更新を減らす予定だったのですが、1761号「偽装表示に思う」の続編を書いてしまったので、こっちにも出しておきます。

まさか、こんなタイミングで、こうもピッタリの素材が登場してくれるとは。同じ物書きとして、こんな原稿がどうして成立すると思うのか、不思議でなりません。現にいい原稿料を払う出版社があるのですから、成立しているわけですが。対して私は1本2千円程度のメルマガの原稿を書いていて、「黒子の部屋」にはタダで出していて、なんかおかしいような気がします。愚痴でした。

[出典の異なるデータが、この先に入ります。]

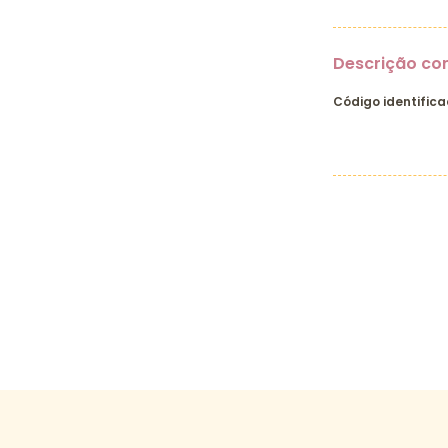
Descrição co
Código identifica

この文章はさらにもう一回続きます。第三回目では、この筆者の特徴をさらにわかりやすく分析しましたが、「マツワル」読者以外にはわかりにくいので、次回は省略。

ざっと要点だけ説明しておくと(これだけ読めば十分かも)、先週、「マツワル」に登場した新しいキーワード「思い出派」に、この筆者はピッタリ当てはまるのです。こちらにおいても、見事なタイミングです。

「思い出派」
というのは、必ずしも悪い評価ではないのですが、「過去は無条件によかったと言いたがり、対して現在を無条件に否定したがる」といった傾向が見られ、その傾向は時に「他者に対する優越性の誇示」が本質だったりします。「おまえらは知らないだろうが、オレが若かった頃は〜」ということです。今しか知らない世代に対して、ジジイの最後のよりどころが過去です。つまり、「最近の若いモンは〜」の変形でもあります。

この筆者は悪しき「思い出派」の定石通りに、若者を批判し、「今」を批判し、日本を批判をするのですが、それをやるために、気持ちが悪くなるくらいに現実をねじ曲げてます。人間、いかに腐っても、こうはなりたくない。

因みに私は「思い出判定試験」で20点しか採れない「思い出劣等生」です。こちらは「昔のことをきれいに忘れる」「同じ過ちを繰り返す」といった欠点があり、無闇に最新の曲をカラオケで歌って、そのことで優越性を誇示しようとするところが迷惑です。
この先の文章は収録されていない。